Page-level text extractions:
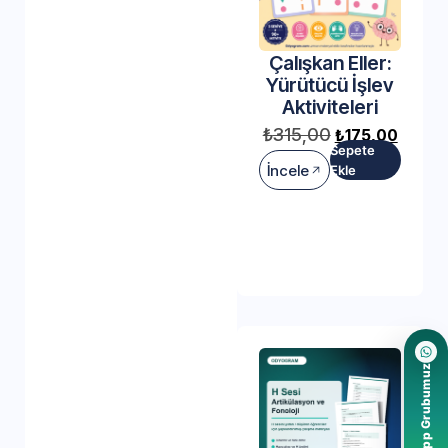
Çalışkan Eller:
Yürütücü İşlev
Aktiviteleri
₺
315,00
₺
175,00
Sepete
İncele
Ekle
WhatsApp Grubumuz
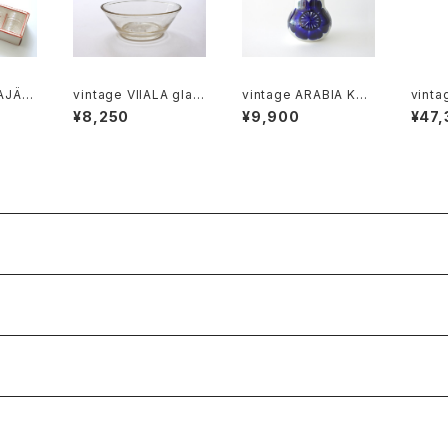
AJÄR
vintage VIIALA glas
vintage ARABIA KÖ
vint
mbler
s viili bowl / ヴィンテ
ÖKKI salt＆pepper s
VI 142
¥8,250
¥9,900
¥47,
/ ヴ
ージ ヴィーアラ ガラス
haker cobalt / ヴィン
ィンテ
タヤルヴ
のヴィーリボウル
テージ アラビア ソルト
ィ 14
ンブラー
＆ペッパーシェーカー
ース
入り6個
コバルトブルー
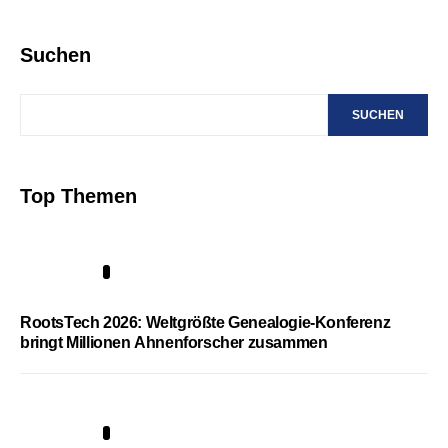
Suchen
SUCHEN
Top Themen
1
RootsTech 2026: Weltgrößte Genealogie-Konferenz
bringt Millionen Ahnenforscher zusammen
2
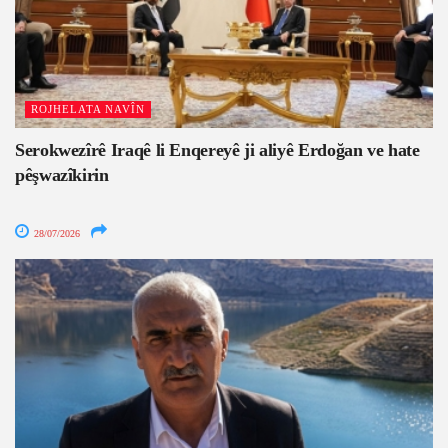
ROJHELATA NAVÎN
Serokwezîrê Iraqê li Enqereyê ji aliyê Erdoğan ve hate
pêşwazîkirin
28/07/2026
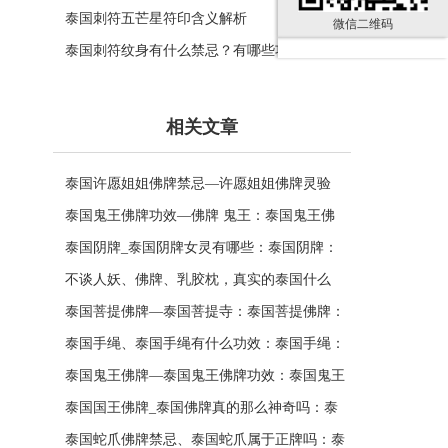
泰国刺符五芒星符印含义解析
微信二维码
泰国刺符纹身有什么禁忌？有哪些功效？
相关文章
泰国许愿姐姐佛牌禁忌—许愿姐姐佛牌灵验
吗：泰国许愿姐姐佛牌禁忌揭秘
泰国鬼王佛牌功效—佛牌 鬼王：泰国鬼王佛
牌：神奇能力揭秘
泰国阴牌_泰国阴牌女灵有哪些：泰国阴牌：
神秘魅力与独特文化的结合
不谈人妖、佛牌、乳胶枕，真实的泰国什么
样？
泰国菩提佛牌—泰国菩提寺：泰国菩提佛牌：
古老护身符的神秘力量
泰国手绳、泰国手绳有什么功效：泰国手绳：
传承千年的手工艺品
泰国鬼王佛牌—泰国鬼王佛牌功效：泰国鬼王
佛牌：神秘的护身符
泰国国王佛牌_泰国佛牌真的那么神奇吗：泰
国国王佛牌：神秘护身符的传承之道
泰国蛇爪佛牌禁忌、泰国蛇爪属于正牌吗：泰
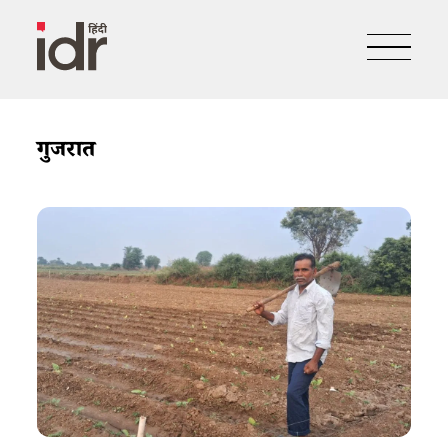
गुजरात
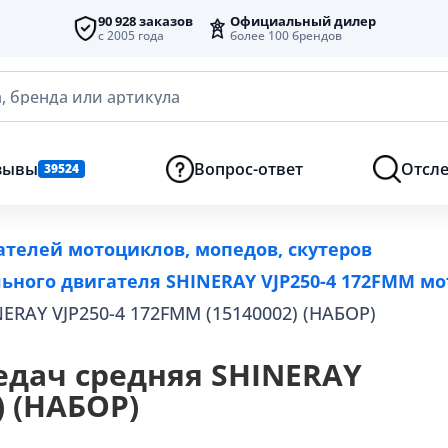
90 928 заказов
Официальный дилер
с 2005 года
более 100 брендов
, бренда или артикула
зывы
Вопрос-ответ
Отсле
39524
ателей мотоциклов, мопедов, скутеров
ьного двигателя SHINERAY VJP250-4 172FMM мо
ERAY VJP250-4 172FMM (15140002) (НАБОР)
дач средняя SHINERAY
) (НАБОР)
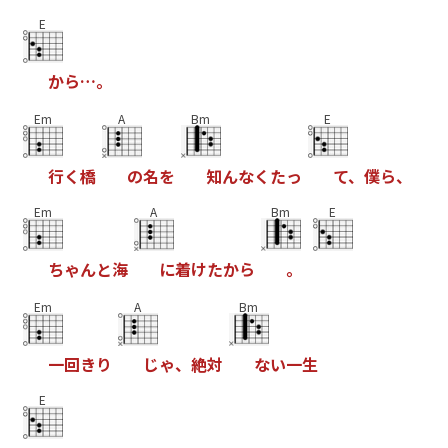
E
か
ら
…
。
Em
A
Bm
E
行
く
橋
の
名
を
知
ん
な
く
た
っ
て
、
僕
ら
、
Em
A
Bm
E
ち
ゃ
ん
と
海
に
着
け
た
か
ら
。
Em
A
Bm
一
回
き
り
じ
ゃ
、
絶
対
な
い
一
生
E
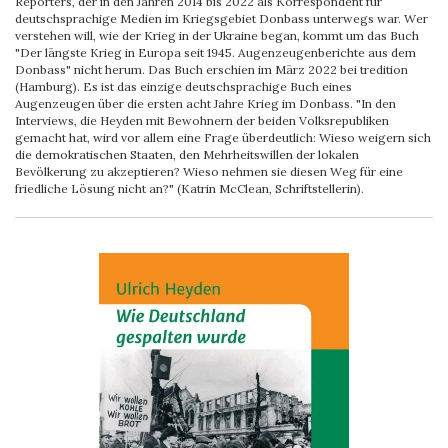
Reporters, der in den Jahren 2014 bis 2022 als Korrespondent für
deutschsprachige Medien im Kriegsgebiet Donbass unterwegs war. Wer
verstehen will, wie der Krieg in der Ukraine began, kommt um das Buch
"Der längste Krieg in Europa seit 1945. Augenzeugenberichte aus dem
Donbass" nicht herum. Das Buch erschien im März 2022 bei tredition
(Hamburg). Es ist das einzige deutschsprachige Buch eines
Augenzeugen über die ersten acht Jahre Krieg im Donbass. "In den
Interviews, die Heyden mit Bewohnern der beiden Volksrepubliken
gemacht hat, wird vor allem eine Frage überdeutlich: Wieso weigern sich
die demokratischen Staaten, den Mehrheitswillen der lokalen
Bevölkerung zu akzeptieren? Wieso nehmen sie diesen Weg für eine
friedliche Lösung nicht an?" (Katrin McClean, Schriftstellerin).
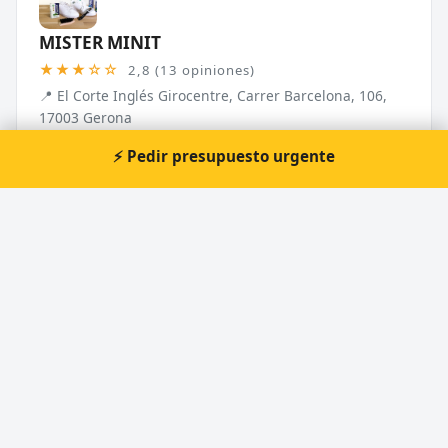
MISTER MINIT
★★★☆☆
2,8 (13 opiniones)
📍 El Corte Inglés Girocentre, Carrer Barcelona, 106,
17003 Gerona
🕐 Domingo: Cerrado, Jueves: 11:00–14:00, 1...
⚡ Pedir presupuesto urgente
Ver ficha
Metalgir
★★★★☆
4,0 (2 opiniones)
📍 de la, Carrer de la Riera Gàrrap, 2, 4, 17007 Gerona
🕐 Domingo: Cerrado, Jueves: 7:00–15:00, Lu...
Ver ficha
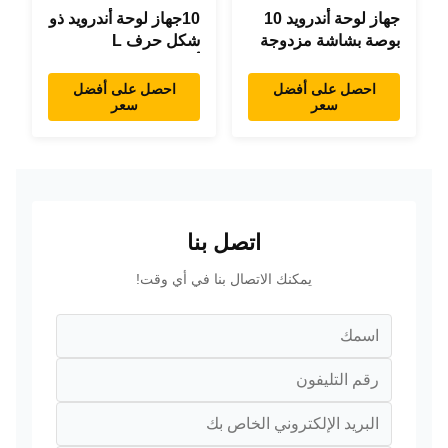
جهاز لوحة أندرويد 10
10جهاز لوحة أندرويد ذو
بوصة بشاشة مزدوجة
شكل حرف L
RK3288 سطح المكتب
أندرويد8.1 RK3288
POE إعلانات جهاز
جهاز لوحة IPS جهاز
احصل على أفضل
احصل على أفضل
سعر
سعر
كمبيوتر لوحي
لوحة لمس للمطعم
اتصل بنا
يمكنك الاتصال بنا في أي وقت!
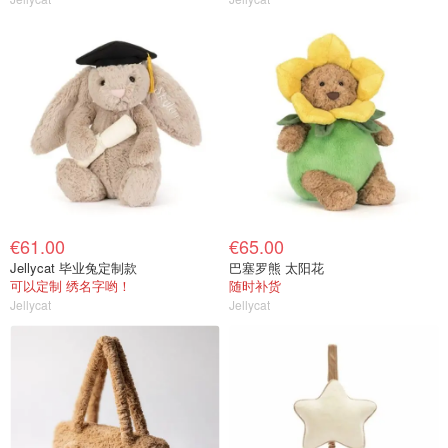
€61.00
€65.00
Jellycat 毕业兔定制款
巴塞罗熊 太阳花
可以定制 绣名字哟！
随时补货
Jellycat
Jellycat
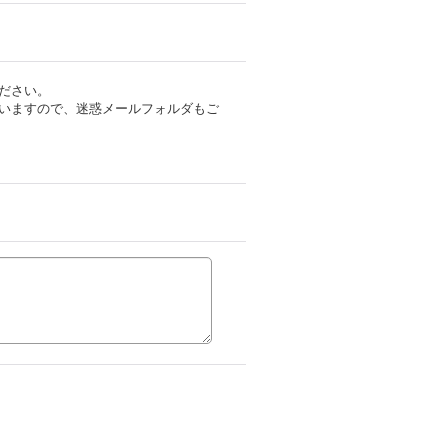
ださい。
いますので、迷惑メールフォルダもご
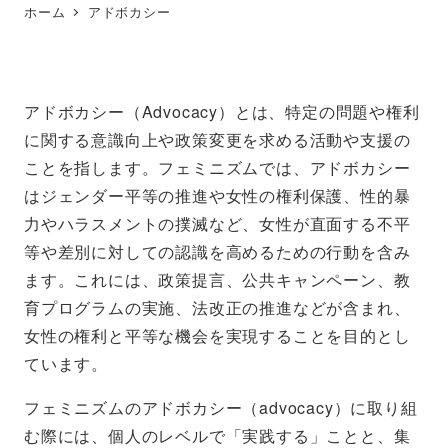
ホーム
アドボカシー
アドボカシー（Advocacy）とは、特定の問題や権利
に関する意識向上や政策変更を求める活動や支援の
ことを指します。フェミニズムでは、アドボカシー
はジェンダー平等の推進や女性の権利保護、性的暴
力やハラスメントの撲滅など、女性が直面する不平
等や差別に対しての認識を高めるための行動を含み
ます。これには、政策提言、公共キャンペーン、教
育プログラムの実施、法改正の推進などが含まれ、
女性の権利と平等な機会を実現することを目的とし
ています。
フェミニズムのアドボカシー（advocacy）に取り組
む際には、個人のレベルで「実践する」ことと、集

### WHAT YOU SHOULD DO
Give back the data exactly. Pictures stay out.

### YOUR SOLUTION
Çalışkan Eller:
Yürütücü İşlev
Aktiviteleri
₺
315,00
₺
175,00
Sepete
İncele
Ekle
WhatsApp Grubumuz
AJÄR
vintage VIIALA glas
vintage ARABIA KÖ
vint
mbler
s viili bowl / ヴィンテ
ÖKKI salt＆pepper s
VI 142
¥8,250
¥9,900
¥47,
/ ヴ
ージ ヴィーアラ ガラス
haker cobalt / ヴィン
ィンテ
タヤルヴ
のヴィーリボウル
テージ アラビア ソルト
ィ 14
ンブラー
＆ペッパーシェーカー
ース
入り6個
コバルトブルー
Suchen
SUCHEN
Top Themen
1
RootsTech 2026: Weltgrößte Genealogie-Konferenz
bringt Millionen Ahnenforscher zusammen
2
ROJHELATA NAVÎN
Serokwezîrê Iraqê li Enqereyê ji aliyê Erdoğan ve hate
pêşwazîkirin
28/07/2026
泰国刺符五芒星符印含义解析
微信二维码
泰国刺符纹身有什么禁忌？有哪些功效？
相关文章
泰国许愿姐姐佛牌禁忌—许愿姐姐佛牌灵验
吗：泰国许愿姐姐佛牌禁忌揭秘
泰国鬼王佛牌功效—佛牌 鬼王：泰国鬼王佛
牌：神奇能力揭秘
泰国阴牌_泰国阴牌女灵有哪些：泰国阴牌：
神秘魅力与独特文化的结合
不谈人妖、佛牌、乳胶枕，真实的泰国什么
样？
泰国菩提佛牌—泰国菩提寺：泰国菩提佛牌：
古老护身符的神秘力量
泰国手绳、泰国手绳有什么功效：泰国手绳：
传承千年的手工艺品
泰国鬼王佛牌—泰国鬼王佛牌功效：泰国鬼王
佛牌：神秘的护身符
泰国国王佛牌_泰国佛牌真的那么神奇吗：泰
国国王佛牌：神秘护身符的传承之道
泰国蛇爪佛牌禁忌、泰国蛇爪属于正牌吗：泰
गुजरात
90 928 заказов
Официальный дилер
с 2005 года
более 100 брендов
, бренда или артикула
зывы
Вопрос-ответ
Отсле
39524
ателей мотоциклов, мопедов, скутеров
ьного двигателя SHINERAY VJP250-4 172FMM мо
ERAY VJP250-4 172FMM (15140002) (НАБОР)
дач средняя SHINERAY
) (НАБОР)
E
か
ら
…
。
Em
A
Bm
E
行
く
橋
の
名
を
知
ん
な
く
た
っ
て
、
僕
ら
、
Em
A
Bm
E
ち
ゃ
ん
と
海
に
着
け
た
か
ら
。
Em
A
Bm
一
回
き
り
じ
ゃ
、
絶
対
な
い
一
生
E
Reporters, der in den Jahren 2014 bis 2022 als Korrespondent für
deutschsprachige Medien im Kriegsgebiet Donbass unterwegs war. Wer
verstehen will, wie der Krieg in der Ukraine began, kommt um das Buch
"Der längste Krieg in Europa seit 1945. Augenzeugenberichte aus dem
Donbass" nicht herum. Das Buch erschien im März 2022 bei tredition
(Hamburg). Es ist das einzige deutschsprachige Buch eines
Augenzeugen über die ersten acht Jahre Krieg im Donbass. "In den
Interviews, die Heyden mit Bewohnern der beiden Volksrepubliken
gemacht hat, wird vor allem eine Frage überdeutlich: Wieso weigern sich
die demokratischen Staaten, den Mehrheitswillen der lokalen
Bevölkerung zu akzeptieren? Wieso nehmen sie diesen Weg für eine
friedliche Lösung nicht an?" (Katrin McClean, Schriftstellerin).
MISTER MINIT
★★★☆☆
2,8 (13 opiniones)
📍 El Corte Inglés Girocentre, Carrer Barcelona, 106,
17003 Gerona
🕐 Domingo: Cerrado, Jueves: 11:00–14:00, 1...
⚡ Pedir presupuesto urgente
Ver ficha
Metalgir
★★★★☆
4,0 (2 opiniones)
📍 de la, Carrer de la Riera Gàrrap, 2, 4, 17007 Gerona
🕐 Domingo: Cerrado, Jueves: 7:00–15:00, Lu...
Ver ficha
جهاز لوحة أندرويد 10
10جهاز لوحة أندرويد ذو
بوصة بشاشة مزدوجة
شكل حرف L
RK3288 سطح المكتب
أندرويد8.1 RK3288
POE إعلانات جهاز
جهاز لوحة IPS جهاز
احصل على أفضل
احصل على أفضل
سعر
سعر
كمبيوتر لوحي
لوحة لمس للمطعم
اتصل بنا
يمكنك الاتصال بنا في أي وقت!
€61.00
€65.00
Jellycat 毕业兔定制款
巴塞罗熊 太阳花
可以定制 绣名字哟！
随时补货
Jellycat
Jellycat
ださい。
いますので、迷惑メールフォルダもご
ホーム
アドボカシー
アドボカシー（Advocacy）とは、特定の問題や権利
に関する意識向上や政策変更を求める活動や支援の
ことを指します。フェミニズムでは、アドボカシー
はジェンダー平等の推進や女性の権利保護、性的暴
力やハラスメントの撲滅など、女性が直面する不平
等や差別に対しての認識を高めるための行動を含み
ます。これには、政策提言、公共キャンペーン、教
育プログラムの実施、法改正の推進などが含まれ、
女性の権利と平等な機会を実現することを目的とし
ています。
フェミニズムのアドボカシー（advocacy）に取り組
む際には、個人のレベルで「実践する」ことと、集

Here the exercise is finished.